COUNSEL: I’ve carefully reviewed the forensic accountants’ statements.
CLIENT: Good.
COUNSEL:  Checked and re-checked the bank statements, invoices and receipts.
CLIENT: As I expected.
COUNSEL: Paid careful heed to your comprehensive instructions, reviewed the law and re-read the committal transcript.
CLIENT: And?
COUNSEL: And having done all that and bringing thirty years of trial experience to bear I have formed a clear view about your chance at trial.
CLIENT: Which is?
COUNSEL: Well … you’re fucked.
Fraud clients are the ones most likely not to take this advice. They are the ones most likely to deny responsibility even in the face of overwhelming evidence. I suspect it has something to do with the fact that in order to commit offences of monumental and continuing dishonesty they either possess or develop a capacity for self-delusion. In the end, sometimes after years of offending, they really do believe that they were entitled to what they took or that their accounts have been hacked or they are the victim of conspiracy.
If they ever do plead guilty it is often after a war of attrition against the prosecution and their own lawyers. It comes only with the belated realisation that a conviction after trial is inevitable and they will forfeit the leniency that attaches to a plea of guilty.
Chinese women swimmer: 'Coach told me it was cough syrup'.
So they plead guilty sometimes, eventually, or go to trial and get convicted - often.
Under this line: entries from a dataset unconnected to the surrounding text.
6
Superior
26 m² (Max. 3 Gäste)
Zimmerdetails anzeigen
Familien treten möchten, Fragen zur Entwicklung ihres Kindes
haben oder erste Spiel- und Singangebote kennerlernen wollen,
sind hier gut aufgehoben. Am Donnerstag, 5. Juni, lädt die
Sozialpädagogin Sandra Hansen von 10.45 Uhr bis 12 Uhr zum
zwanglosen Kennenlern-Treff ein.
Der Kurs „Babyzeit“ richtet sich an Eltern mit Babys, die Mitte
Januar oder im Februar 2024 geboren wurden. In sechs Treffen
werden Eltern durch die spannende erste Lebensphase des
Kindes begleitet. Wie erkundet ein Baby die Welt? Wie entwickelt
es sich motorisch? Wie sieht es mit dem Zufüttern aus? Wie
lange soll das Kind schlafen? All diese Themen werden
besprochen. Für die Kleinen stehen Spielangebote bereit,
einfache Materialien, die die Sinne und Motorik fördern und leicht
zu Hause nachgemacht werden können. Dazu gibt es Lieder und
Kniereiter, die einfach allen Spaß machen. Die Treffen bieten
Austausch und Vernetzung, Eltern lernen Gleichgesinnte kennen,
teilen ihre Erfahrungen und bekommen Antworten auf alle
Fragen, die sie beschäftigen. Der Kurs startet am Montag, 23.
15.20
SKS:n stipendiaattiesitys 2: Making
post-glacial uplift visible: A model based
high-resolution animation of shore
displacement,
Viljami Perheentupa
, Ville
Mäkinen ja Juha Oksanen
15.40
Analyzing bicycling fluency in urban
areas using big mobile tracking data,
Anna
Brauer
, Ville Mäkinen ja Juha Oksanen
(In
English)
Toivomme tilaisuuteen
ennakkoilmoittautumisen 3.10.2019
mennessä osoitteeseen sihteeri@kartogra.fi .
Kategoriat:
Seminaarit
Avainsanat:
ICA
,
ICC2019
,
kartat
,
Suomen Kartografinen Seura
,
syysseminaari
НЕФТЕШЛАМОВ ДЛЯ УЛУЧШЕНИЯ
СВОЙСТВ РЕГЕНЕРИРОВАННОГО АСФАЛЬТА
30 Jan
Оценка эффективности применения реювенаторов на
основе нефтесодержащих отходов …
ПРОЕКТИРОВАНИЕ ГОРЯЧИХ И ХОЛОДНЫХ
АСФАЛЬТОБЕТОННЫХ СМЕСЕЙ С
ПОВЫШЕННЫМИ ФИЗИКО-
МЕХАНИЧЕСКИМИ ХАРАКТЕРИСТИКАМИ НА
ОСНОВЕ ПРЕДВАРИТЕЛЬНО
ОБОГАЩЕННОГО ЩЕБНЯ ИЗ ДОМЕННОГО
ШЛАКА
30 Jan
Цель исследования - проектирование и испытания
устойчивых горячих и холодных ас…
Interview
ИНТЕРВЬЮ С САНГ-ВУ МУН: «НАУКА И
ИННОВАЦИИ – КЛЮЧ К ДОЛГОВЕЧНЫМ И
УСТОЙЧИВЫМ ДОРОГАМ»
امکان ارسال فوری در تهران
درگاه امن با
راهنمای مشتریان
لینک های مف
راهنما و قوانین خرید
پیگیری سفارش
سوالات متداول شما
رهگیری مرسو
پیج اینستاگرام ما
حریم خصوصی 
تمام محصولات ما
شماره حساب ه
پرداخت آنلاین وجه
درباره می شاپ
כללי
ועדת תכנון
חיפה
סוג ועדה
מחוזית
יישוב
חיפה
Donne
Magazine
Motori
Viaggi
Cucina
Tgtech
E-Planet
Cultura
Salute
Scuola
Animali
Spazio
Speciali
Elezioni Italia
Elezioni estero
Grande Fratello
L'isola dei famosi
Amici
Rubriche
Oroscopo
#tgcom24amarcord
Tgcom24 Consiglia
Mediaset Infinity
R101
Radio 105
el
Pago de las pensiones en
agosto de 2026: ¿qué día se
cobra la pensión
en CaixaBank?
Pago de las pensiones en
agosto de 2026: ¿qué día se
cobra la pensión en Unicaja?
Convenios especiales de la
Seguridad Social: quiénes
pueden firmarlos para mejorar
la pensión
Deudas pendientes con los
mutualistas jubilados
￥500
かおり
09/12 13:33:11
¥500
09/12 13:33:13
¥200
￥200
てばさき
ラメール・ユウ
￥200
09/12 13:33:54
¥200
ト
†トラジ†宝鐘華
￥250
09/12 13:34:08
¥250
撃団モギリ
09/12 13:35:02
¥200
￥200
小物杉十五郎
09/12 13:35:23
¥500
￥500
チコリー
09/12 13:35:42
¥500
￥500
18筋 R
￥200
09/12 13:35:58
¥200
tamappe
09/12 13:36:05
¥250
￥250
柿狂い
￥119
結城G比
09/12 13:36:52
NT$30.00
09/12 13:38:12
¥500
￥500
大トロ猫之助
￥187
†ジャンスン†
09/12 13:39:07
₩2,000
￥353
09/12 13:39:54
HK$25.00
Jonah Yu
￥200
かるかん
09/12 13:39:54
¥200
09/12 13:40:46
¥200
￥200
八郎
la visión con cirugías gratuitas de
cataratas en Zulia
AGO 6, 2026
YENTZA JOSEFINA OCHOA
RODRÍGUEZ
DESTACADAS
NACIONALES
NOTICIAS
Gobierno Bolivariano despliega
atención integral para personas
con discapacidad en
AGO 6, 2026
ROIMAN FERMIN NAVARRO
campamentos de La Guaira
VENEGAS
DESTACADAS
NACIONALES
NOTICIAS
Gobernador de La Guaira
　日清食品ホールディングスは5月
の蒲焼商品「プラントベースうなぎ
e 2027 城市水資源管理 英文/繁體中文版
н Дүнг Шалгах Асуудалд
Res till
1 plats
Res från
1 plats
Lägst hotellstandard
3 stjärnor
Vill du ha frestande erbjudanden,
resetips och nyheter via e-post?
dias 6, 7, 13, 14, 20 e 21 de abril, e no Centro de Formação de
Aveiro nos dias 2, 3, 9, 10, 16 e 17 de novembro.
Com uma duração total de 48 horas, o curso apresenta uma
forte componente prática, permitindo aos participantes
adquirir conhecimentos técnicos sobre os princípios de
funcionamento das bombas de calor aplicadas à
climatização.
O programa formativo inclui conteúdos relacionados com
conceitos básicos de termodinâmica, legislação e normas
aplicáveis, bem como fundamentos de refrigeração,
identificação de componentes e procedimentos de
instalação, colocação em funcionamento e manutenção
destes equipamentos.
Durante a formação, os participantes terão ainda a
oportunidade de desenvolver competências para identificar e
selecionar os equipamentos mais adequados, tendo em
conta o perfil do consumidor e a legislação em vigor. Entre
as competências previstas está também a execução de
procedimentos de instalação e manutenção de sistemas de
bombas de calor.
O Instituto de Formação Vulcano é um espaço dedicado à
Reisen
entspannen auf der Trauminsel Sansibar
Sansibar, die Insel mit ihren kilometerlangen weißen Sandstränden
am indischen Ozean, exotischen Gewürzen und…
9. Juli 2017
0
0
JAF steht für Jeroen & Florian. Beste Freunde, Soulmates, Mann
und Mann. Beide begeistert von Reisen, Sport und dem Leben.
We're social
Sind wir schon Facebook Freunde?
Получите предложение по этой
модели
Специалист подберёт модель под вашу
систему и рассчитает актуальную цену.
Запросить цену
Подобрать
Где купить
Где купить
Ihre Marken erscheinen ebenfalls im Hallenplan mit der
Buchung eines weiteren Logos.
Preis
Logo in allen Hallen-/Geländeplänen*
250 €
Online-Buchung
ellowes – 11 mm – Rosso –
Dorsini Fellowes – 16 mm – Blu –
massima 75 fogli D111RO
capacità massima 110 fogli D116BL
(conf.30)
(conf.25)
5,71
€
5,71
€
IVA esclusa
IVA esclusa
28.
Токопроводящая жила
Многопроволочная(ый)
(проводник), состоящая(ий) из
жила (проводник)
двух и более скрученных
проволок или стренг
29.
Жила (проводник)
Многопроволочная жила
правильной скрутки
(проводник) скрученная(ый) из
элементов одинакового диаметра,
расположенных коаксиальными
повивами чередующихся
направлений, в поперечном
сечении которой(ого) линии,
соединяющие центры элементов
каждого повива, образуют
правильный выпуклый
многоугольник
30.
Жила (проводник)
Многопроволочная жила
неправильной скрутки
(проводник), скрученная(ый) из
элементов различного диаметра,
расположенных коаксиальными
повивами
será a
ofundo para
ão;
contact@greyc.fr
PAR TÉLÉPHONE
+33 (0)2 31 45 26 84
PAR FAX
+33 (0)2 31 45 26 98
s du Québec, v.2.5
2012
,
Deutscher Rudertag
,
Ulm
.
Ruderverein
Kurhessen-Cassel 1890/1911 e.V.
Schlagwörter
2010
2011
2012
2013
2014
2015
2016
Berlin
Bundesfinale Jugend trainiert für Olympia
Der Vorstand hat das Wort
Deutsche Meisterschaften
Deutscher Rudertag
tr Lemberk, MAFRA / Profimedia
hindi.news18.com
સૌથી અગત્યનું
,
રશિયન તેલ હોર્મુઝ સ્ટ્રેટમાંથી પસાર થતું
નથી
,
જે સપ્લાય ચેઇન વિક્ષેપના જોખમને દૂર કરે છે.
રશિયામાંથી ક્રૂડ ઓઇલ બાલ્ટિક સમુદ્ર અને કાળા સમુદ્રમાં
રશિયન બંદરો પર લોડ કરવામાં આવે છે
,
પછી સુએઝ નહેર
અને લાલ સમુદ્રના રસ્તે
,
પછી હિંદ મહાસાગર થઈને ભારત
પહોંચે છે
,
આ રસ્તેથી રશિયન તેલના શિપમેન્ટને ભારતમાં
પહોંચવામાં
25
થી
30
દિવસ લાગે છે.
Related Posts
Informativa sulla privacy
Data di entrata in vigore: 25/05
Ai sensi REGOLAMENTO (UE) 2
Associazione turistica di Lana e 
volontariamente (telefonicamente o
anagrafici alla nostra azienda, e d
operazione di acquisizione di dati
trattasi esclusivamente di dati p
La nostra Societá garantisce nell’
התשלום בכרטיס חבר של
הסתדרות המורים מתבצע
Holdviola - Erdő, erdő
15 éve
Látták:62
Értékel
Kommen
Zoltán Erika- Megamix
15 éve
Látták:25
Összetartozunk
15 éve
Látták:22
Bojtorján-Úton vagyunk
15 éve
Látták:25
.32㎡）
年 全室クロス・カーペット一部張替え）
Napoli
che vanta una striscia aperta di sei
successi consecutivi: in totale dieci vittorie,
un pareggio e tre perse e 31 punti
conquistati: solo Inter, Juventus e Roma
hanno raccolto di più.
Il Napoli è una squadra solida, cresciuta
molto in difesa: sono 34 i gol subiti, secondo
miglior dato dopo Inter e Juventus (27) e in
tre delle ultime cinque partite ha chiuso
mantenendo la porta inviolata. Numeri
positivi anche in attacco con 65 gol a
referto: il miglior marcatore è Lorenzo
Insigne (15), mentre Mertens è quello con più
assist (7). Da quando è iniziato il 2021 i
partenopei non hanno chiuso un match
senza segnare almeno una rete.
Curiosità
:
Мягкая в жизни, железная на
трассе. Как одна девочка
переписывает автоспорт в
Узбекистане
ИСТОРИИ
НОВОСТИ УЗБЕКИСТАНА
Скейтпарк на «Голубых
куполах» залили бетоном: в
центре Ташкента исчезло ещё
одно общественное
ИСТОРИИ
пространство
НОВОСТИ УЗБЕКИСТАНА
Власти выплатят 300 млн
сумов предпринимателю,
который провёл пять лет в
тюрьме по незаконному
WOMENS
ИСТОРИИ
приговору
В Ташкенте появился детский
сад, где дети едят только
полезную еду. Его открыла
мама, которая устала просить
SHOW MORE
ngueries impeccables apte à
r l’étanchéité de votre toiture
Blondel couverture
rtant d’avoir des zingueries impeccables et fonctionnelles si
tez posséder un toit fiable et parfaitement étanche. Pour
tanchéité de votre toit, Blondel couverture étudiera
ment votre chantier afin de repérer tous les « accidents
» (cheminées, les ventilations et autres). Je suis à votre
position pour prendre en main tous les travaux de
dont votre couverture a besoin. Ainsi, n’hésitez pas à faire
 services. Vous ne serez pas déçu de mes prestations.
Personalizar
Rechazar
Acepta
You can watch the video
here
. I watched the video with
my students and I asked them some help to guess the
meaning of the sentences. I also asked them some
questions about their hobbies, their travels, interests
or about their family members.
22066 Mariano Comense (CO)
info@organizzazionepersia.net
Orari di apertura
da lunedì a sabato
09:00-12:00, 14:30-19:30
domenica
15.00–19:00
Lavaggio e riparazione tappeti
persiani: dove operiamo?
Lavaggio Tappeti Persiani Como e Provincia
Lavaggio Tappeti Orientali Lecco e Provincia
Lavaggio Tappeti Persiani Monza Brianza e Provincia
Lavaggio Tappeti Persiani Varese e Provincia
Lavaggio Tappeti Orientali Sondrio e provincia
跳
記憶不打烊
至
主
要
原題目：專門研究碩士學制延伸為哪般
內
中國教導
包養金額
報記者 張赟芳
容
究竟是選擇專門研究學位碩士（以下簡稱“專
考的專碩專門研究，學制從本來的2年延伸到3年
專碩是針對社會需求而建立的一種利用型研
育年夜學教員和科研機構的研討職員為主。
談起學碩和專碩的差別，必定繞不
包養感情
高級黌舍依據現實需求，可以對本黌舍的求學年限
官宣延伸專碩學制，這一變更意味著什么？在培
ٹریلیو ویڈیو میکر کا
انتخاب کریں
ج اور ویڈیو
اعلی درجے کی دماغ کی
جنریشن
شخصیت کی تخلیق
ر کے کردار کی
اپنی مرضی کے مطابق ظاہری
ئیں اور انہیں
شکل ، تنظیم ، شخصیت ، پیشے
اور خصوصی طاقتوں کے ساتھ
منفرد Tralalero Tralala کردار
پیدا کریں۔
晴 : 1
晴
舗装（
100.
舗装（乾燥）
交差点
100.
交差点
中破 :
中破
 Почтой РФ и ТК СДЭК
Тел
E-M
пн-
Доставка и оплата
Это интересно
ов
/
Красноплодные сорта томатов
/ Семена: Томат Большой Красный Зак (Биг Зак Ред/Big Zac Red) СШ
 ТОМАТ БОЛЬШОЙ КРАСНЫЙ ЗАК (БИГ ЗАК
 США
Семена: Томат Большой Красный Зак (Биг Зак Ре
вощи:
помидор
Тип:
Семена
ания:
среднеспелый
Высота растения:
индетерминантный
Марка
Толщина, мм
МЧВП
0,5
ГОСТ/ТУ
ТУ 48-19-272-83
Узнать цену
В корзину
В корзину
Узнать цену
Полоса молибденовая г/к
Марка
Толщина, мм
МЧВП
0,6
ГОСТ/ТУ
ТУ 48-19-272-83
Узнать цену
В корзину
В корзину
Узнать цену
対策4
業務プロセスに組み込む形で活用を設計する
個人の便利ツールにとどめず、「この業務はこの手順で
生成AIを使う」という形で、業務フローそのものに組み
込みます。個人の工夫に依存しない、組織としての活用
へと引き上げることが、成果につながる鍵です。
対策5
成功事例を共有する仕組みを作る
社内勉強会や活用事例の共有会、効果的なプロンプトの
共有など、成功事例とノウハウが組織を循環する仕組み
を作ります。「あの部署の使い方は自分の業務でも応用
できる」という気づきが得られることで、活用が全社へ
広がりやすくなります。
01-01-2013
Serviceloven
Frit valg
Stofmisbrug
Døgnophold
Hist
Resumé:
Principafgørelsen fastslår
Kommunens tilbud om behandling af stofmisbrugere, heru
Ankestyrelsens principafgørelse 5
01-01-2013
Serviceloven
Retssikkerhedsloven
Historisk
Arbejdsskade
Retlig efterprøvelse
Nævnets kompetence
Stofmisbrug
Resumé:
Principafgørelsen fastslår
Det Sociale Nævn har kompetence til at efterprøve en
Either way they frequently go to goal but the story often doesn’t end there. Be ready for an appeal against conviction and sentence with juicy grounds like ‘incompetence of counsel’, ‘I was bullied into a plea’, or curiously, ‘I was bullied into a trial’, ‘my barrister said I wouldn’t go to gaol’ or ‘the judge was biased’. They rarely come to much but a lot of mud might be thrown in the mean time.

We can do without clients like this. More than once I have finished a fraud case thinking, please lord, let the next one be a murder.